AIM OF THE TASK ▸ Copy out the entries exactly, and wherever a picture appears, leave it out.

GIVEN DATA ▸
* * * * *
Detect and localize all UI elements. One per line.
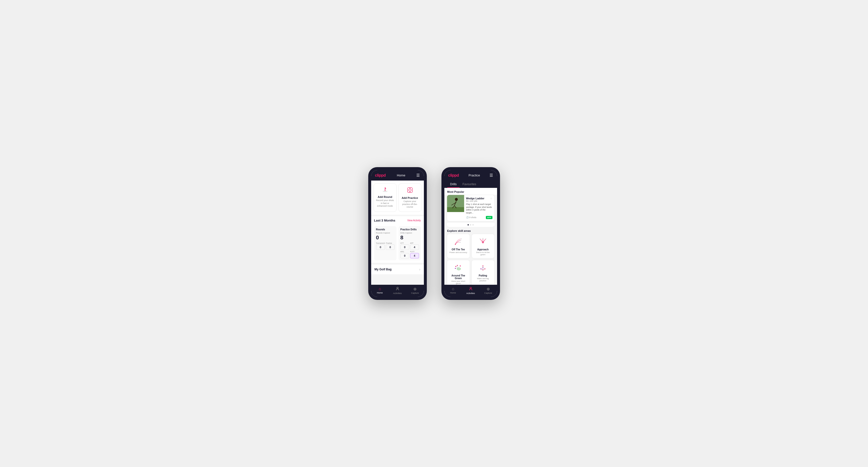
ott-col: OTT 0 <box>400 242 409 250</box>
golf-bag-label: My Golf Bag <box>375 268 392 271</box>
app-label: APP <box>410 242 419 244</box>
app-badge: APP <box>486 216 492 219</box>
skill-grid: Off The Tee Power and accuracy <box>444 234 497 285</box>
stats-card: Rounds Rounds Capture 0 Tournament 0 Pra… <box>371 224 424 263</box>
clock-icon: 🕐 <box>466 216 469 219</box>
app-col: APP 4 <box>410 242 419 250</box>
most-popular-label: Most Popular <box>444 188 497 195</box>
skill-card-atg[interactable]: Around The Green Hone your short game <box>447 260 470 285</box>
atg-icon-area <box>450 262 467 273</box>
svg-point-38 <box>470 287 471 289</box>
ott-value: 0 <box>400 245 409 250</box>
drill-title-row: Wedge Ladder 50–100 yds ☆ <box>466 197 492 202</box>
tabs-bar: Drills Favourites <box>444 181 497 188</box>
add-practice-icon <box>401 187 419 195</box>
nav-capture-label: Capture <box>406 292 424 294</box>
nav-capture-2[interactable]: ⊕ Capture <box>479 287 497 294</box>
approach-name: Approach <box>474 248 492 251</box>
approach-desc: Dial-in to hit the green <box>474 251 492 256</box>
hamburger-icon-2[interactable]: ☰ <box>490 173 493 178</box>
tab-drills[interactable]: Drills <box>447 181 460 188</box>
hamburger-icon[interactable]: ☰ <box>416 173 420 178</box>
putting-icon-area <box>474 262 492 273</box>
svg-point-10 <box>455 198 458 201</box>
add-round-desc: Record your shots in fast or enhanced mo… <box>376 199 394 208</box>
off-the-tee-icon-area <box>450 237 467 247</box>
nav-capture[interactable]: ⊕ Capture <box>406 287 424 294</box>
nav-activities-2[interactable]: Activities <box>462 287 479 294</box>
rounds-col: Rounds Rounds Capture 0 Tournament 0 Pra… <box>374 226 397 260</box>
svg-line-21 <box>480 239 483 242</box>
drill-card[interactable]: Wedge Ladder 50–100 yds ☆ Play 1 shot at… <box>447 195 495 221</box>
putting-desc: Make and lag practice <box>474 277 492 282</box>
tournament-value: 0 <box>376 245 385 250</box>
drills-total: 8 <box>400 235 419 241</box>
tournament-label: Tournament <box>376 242 385 244</box>
drill-card-image <box>447 195 464 212</box>
header-title: Home <box>397 174 405 177</box>
phone-home: clippd Home ☰ Add Round Record your <box>368 167 427 300</box>
drills-sub-row-2: ARG 0 PUTT 4 <box>400 251 419 258</box>
atg-desc: Hone your short game <box>450 280 467 284</box>
rounds-sub-row: Tournament 0 Practice 0 <box>376 242 395 250</box>
drill-title: Wedge Ladder <box>466 197 485 200</box>
practice-col: Practice 0 <box>386 242 394 250</box>
view-activity-link[interactable]: View Activity <box>407 219 421 222</box>
shots-text: 9 shots <box>469 216 476 219</box>
phone-practice: clippd Practice ☰ Drills Favourites Most… <box>441 167 500 300</box>
last3months-header: Last 3 Months View Activity <box>371 216 424 224</box>
app-logo-2: clippd <box>448 173 459 178</box>
app-header-practice: clippd Practice ☰ <box>444 170 497 181</box>
ott-label: OTT <box>400 242 409 244</box>
bottom-nav-practice: ⌂ Home Activities ⊕ Capture <box>444 285 497 297</box>
chevron-right-icon: › <box>419 268 421 271</box>
drill-desc: Play 1 shot at each target yardage. If y… <box>466 203 492 215</box>
drills-sub-row: OTT 0 APP 4 <box>400 242 419 250</box>
activities-icon <box>389 287 406 291</box>
approach-icon-area <box>474 237 492 247</box>
skill-card-off-the-tee[interactable]: Off The Tee Power and accuracy <box>447 234 470 258</box>
svg-point-18 <box>460 240 461 241</box>
svg-point-32 <box>455 268 456 269</box>
atg-name: Around The Green <box>450 274 467 280</box>
svg-point-31 <box>460 266 461 267</box>
last3months-label: Last 3 Months <box>374 219 395 222</box>
svg-line-23 <box>484 239 486 242</box>
skill-card-putting[interactable]: Putting Make and lag practice <box>471 260 495 285</box>
off-the-tee-name: Off The Tee <box>450 248 467 251</box>
nav-home[interactable]: ⌂ Home <box>371 287 389 294</box>
svg-point-26 <box>485 238 486 239</box>
arg-label: ARG <box>400 251 409 252</box>
golf-bag-row[interactable]: My Golf Bag › <box>371 264 424 274</box>
nav-home-label-2: Home <box>444 291 462 294</box>
capture-icon-2: ⊕ <box>479 287 497 291</box>
add-round-icon <box>376 187 394 194</box>
practice-content: Most Popular <box>444 188 497 285</box>
arg-col: ARG 0 <box>400 251 409 258</box>
carousel-dots <box>447 223 495 227</box>
skill-card-approach[interactable]: Approach Dial-in to hit the green <box>471 234 495 258</box>
home-icon: ⌂ <box>371 287 389 291</box>
star-icon[interactable]: ☆ <box>490 197 492 200</box>
dot-3 <box>472 224 474 225</box>
nav-capture-label-2: Capture <box>479 292 497 294</box>
add-practice-card[interactable]: Add Practice Capture your practice off-t… <box>399 184 422 212</box>
app-header-home: clippd Home ☰ <box>371 170 424 181</box>
add-round-title: Add Round <box>376 195 394 198</box>
capture-icon: ⊕ <box>406 287 424 291</box>
rounds-capture-label: Rounds Capture <box>376 232 395 234</box>
stats-row: Rounds Rounds Capture 0 Tournament 0 Pra… <box>374 226 421 260</box>
nav-activities[interactable]: Activities <box>389 287 406 294</box>
svg-point-25 <box>483 238 484 239</box>
tab-favourites[interactable]: Favourites <box>460 181 479 188</box>
header-title-2: Practice <box>468 174 480 177</box>
arg-value: 0 <box>400 253 409 258</box>
dot-1 <box>468 224 469 225</box>
nav-activities-label: Activities <box>389 292 406 294</box>
add-round-card[interactable]: Add Round Record your shots in fast or e… <box>374 184 397 212</box>
home-content: Add Round Record your shots in fast or e… <box>371 181 424 285</box>
drill-card-body: Wedge Ladder 50–100 yds ☆ Play 1 shot at… <box>464 195 494 221</box>
nav-home-2[interactable]: ⌂ Home <box>444 287 462 294</box>
tournament-col: Tournament 0 <box>376 242 385 250</box>
explore-label: Explore skill areas <box>444 227 497 234</box>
* * * * *
EXERCISE RESPONSE ▸
Detect and localize all UI elements. One per line.
ott-col: OTT 0 <box>400 242 409 250</box>
golf-bag-label: My Golf Bag <box>375 268 392 271</box>
app-label: APP <box>410 242 419 244</box>
app-badge: APP <box>486 216 492 219</box>
skill-grid: Off The Tee Power and accuracy <box>444 234 497 285</box>
stats-card: Rounds Rounds Capture 0 Tournament 0 Pra… <box>371 224 424 263</box>
clock-icon: 🕐 <box>466 216 469 219</box>
app-col: APP 4 <box>410 242 419 250</box>
most-popular-label: Most Popular <box>444 188 497 195</box>
skill-card-atg[interactable]: Around The Green Hone your short game <box>447 260 470 285</box>
atg-icon-area <box>450 262 467 273</box>
svg-point-38 <box>470 287 471 289</box>
ott-value: 0 <box>400 245 409 250</box>
drill-title-row: Wedge Ladder 50–100 yds ☆ <box>466 197 492 202</box>
tabs-bar: Drills Favourites <box>444 181 497 188</box>
add-practice-icon <box>401 187 419 195</box>
nav-capture-label: Capture <box>406 292 424 294</box>
nav-capture-2[interactable]: ⊕ Capture <box>479 287 497 294</box>
approach-name: Approach <box>474 248 492 251</box>
approach-desc: Dial-in to hit the green <box>474 251 492 256</box>
hamburger-icon-2[interactable]: ☰ <box>490 173 493 178</box>
tab-drills[interactable]: Drills <box>447 181 460 188</box>
hamburger-icon[interactable]: ☰ <box>416 173 420 178</box>
putting-icon-area <box>474 262 492 273</box>
svg-point-10 <box>455 198 458 201</box>
add-round-desc: Record your shots in fast or enhanced mo… <box>376 199 394 208</box>
off-the-tee-icon-area <box>450 237 467 247</box>
nav-capture[interactable]: ⊕ Capture <box>406 287 424 294</box>
nav-activities-2[interactable]: Activities <box>462 287 479 294</box>
rounds-col: Rounds Rounds Capture 0 Tournament 0 Pra… <box>374 226 397 260</box>
svg-line-21 <box>480 239 483 242</box>
drill-card[interactable]: Wedge Ladder 50–100 yds ☆ Play 1 shot at… <box>447 195 495 221</box>
putting-desc: Make and lag practice <box>474 277 492 282</box>
tournament-value: 0 <box>376 245 385 250</box>
drills-total: 8 <box>400 235 419 241</box>
tournament-label: Tournament <box>376 242 385 244</box>
drill-card-image <box>447 195 464 212</box>
header-title: Home <box>397 174 405 177</box>
phone-home: clippd Home ☰ Add Round Record your <box>368 167 427 300</box>
drills-sub-row-2: ARG 0 PUTT 4 <box>400 251 419 258</box>
atg-desc: Hone your short game <box>450 280 467 284</box>
rounds-sub-row: Tournament 0 Practice 0 <box>376 242 395 250</box>
drill-title: Wedge Ladder <box>466 197 485 200</box>
practice-col: Practice 0 <box>386 242 394 250</box>
view-activity-link[interactable]: View Activity <box>407 219 421 222</box>
shots-text: 9 shots <box>469 216 476 219</box>
phone-practice: clippd Practice ☰ Drills Favourites Most… <box>441 167 500 300</box>
last3months-header: Last 3 Months View Activity <box>371 216 424 224</box>
app-logo-2: clippd <box>448 173 459 178</box>
app-header-practice: clippd Practice ☰ <box>444 170 497 181</box>
ott-label: OTT <box>400 242 409 244</box>
bottom-nav-practice: ⌂ Home Activities ⊕ Capture <box>444 285 497 297</box>
chevron-right-icon: › <box>419 268 421 271</box>
drill-desc: Play 1 shot at each target yardage. If y… <box>466 203 492 215</box>
drills-sub-row: OTT 0 APP 4 <box>400 242 419 250</box>
activities-icon <box>389 287 406 291</box>
approach-icon-area <box>474 237 492 247</box>
skill-card-off-the-tee[interactable]: Off The Tee Power and accuracy <box>447 234 470 258</box>
svg-point-18 <box>460 240 461 241</box>
svg-point-32 <box>455 268 456 269</box>
atg-name: Around The Green <box>450 274 467 280</box>
svg-point-31 <box>460 266 461 267</box>
last3months-label: Last 3 Months <box>374 219 395 222</box>
svg-line-23 <box>484 239 486 242</box>
skill-card-putting[interactable]: Putting Make and lag practice <box>471 260 495 285</box>
off-the-tee-name: Off The Tee <box>450 248 467 251</box>
nav-home[interactable]: ⌂ Home <box>371 287 389 294</box>
svg-point-26 <box>485 238 486 239</box>
arg-label: ARG <box>400 251 409 252</box>
golf-bag-row[interactable]: My Golf Bag › <box>371 264 424 274</box>
nav-home-label-2: Home <box>444 291 462 294</box>
capture-icon-2: ⊕ <box>479 287 497 291</box>
add-round-icon <box>376 187 394 194</box>
practice-content: Most Popular <box>444 188 497 285</box>
arg-col: ARG 0 <box>400 251 409 258</box>
carousel-dots <box>447 223 495 227</box>
skill-card-approach[interactable]: Approach Dial-in to hit the green <box>471 234 495 258</box>
home-icon: ⌂ <box>371 287 389 291</box>
star-icon[interactable]: ☆ <box>490 197 492 200</box>
dot-3 <box>472 224 474 225</box>
nav-capture-label-2: Capture <box>479 292 497 294</box>
add-practice-card[interactable]: Add Practice Capture your practice off-t… <box>399 184 422 212</box>
app-header-home: clippd Home ☰ <box>371 170 424 181</box>
add-round-title: Add Round <box>376 195 394 198</box>
capture-icon: ⊕ <box>406 287 424 291</box>
rounds-capture-label: Rounds Capture <box>376 232 395 234</box>
stats-row: Rounds Rounds Capture 0 Tournament 0 Pra… <box>374 226 421 260</box>
nav-activities[interactable]: Activities <box>389 287 406 294</box>
svg-point-25 <box>483 238 484 239</box>
tab-favourites[interactable]: Favourites <box>460 181 479 188</box>
header-title-2: Practice <box>468 174 480 177</box>
arg-value: 0 <box>400 253 409 258</box>
dot-1 <box>468 224 469 225</box>
nav-activities-label: Activities <box>389 292 406 294</box>
add-round-card[interactable]: Add Round Record your shots in fast or e… <box>374 184 397 212</box>
home-content: Add Round Record your shots in fast or e… <box>371 181 424 285</box>
drill-card-body: Wedge Ladder 50–100 yds ☆ Play 1 shot at… <box>464 195 494 221</box>
nav-home-2[interactable]: ⌂ Home <box>444 287 462 294</box>
tournament-col: Tournament 0 <box>376 242 385 250</box>
explore-label: Explore skill areas <box>444 227 497 234</box>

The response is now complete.